Paul Jenkins: Coloring the Phenomenal
About
Paul Jenkins was renowned for his technique of controlled paint pouring and use of translucent colors. His paintings drew upon a wide range of philosophies from Gurdjieff to Goethe, Jung to Zen Buddhism, astrology to alchemy. Jenkins remarked of his painting process, “I try to paint like a crapshooter throwing dice, utilizing past experience and my knowledge of the odds. It’s a big gamble, and that’s why I love it.” A combination of chance and control (Jenkins used a dull ivory knife to guide the paint) reveals paintings of dazzling depth and beauty with their sinuous seams and arcs of phenomenal colors.
Jenkins primed his canvas so that unlike other Color Field artists, the paint did not soak in and instead, flowed and pooled. Whether oil, acrylic, or watercolor, Jenkins displayed a mastery over these media so that both the process and the product are united.
Not objects to be analyzed, these paintings are to be experienced, the color and movement washing over the viewer, guided by the suggestive titles. Equal parts painter, mystic, and magician, Jenkins materializes phenomenal, sensory objects.

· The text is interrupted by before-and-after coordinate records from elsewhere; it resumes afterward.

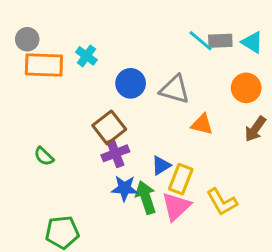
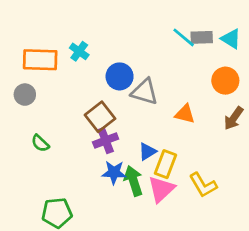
gray circle: (27, 39) -> (25, 95), moved
gray triangle: (175, 89) -> (145, 92), moved

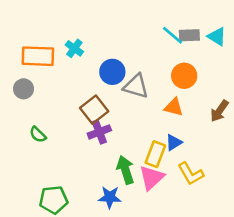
orange circle: (225, 81) -> (184, 76), moved
blue triangle: (147, 152) -> (174, 142), moved
blue star: (114, 172) -> (110, 197), moved

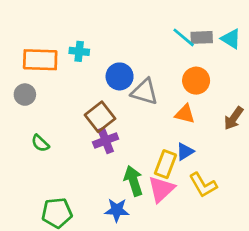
cyan cross: (74, 48) -> (79, 51), turned -30

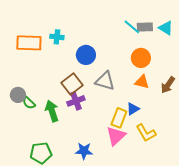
gray triangle: (145, 92) -> (105, 81), moved
gray circle: (25, 95) -> (18, 95), moved
orange triangle: (185, 114) -> (142, 82), moved
green arrow: (133, 181) -> (52, 111), moved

Within his works, we see literal phenomena of color splashed across the canvas with only minimal intervention from the artist. By letting ourselves dissolve within the canvas, we are able to feel Jenkins’s impulse to emphasize and resolve the tension between latent and extant meaning through color.
Paul Jenkins was born in 1923 in Kansas City, Missouri where, growing up, he met Frank Lloyd Wright who recommended Jenkins take up a career in agriculture over art. He studied at the Arts League of New York under Yasuo Kuniyoshi and in the city, met and became friends with Mark Rothko, Jackson Pollock, Lee Krasner, Barnett Newman and other abstract expressionists. Within this storied group, Jenkins’s works more closely followed the color field artists like Newman, Morris Louis, and Helen Frankenthaler.
Paul Jenkins was friends with Willem de Kooning and even took over de Kooning’s loft near Union Square in New York City. Jenkins lived in the loft from 1963 until 2000. A documentary on Jenkins, “The Ivory Knife” – an allusion to his tool of choice, won the Gold Eagle Award at the 1966 Venice Film Festival. Not his only foray into the film world, Jenkins provided paintings for the Academy Award nominated film “An Unmarried Woman” and taught Alan Bates how to paint for his role as an artist within the movie.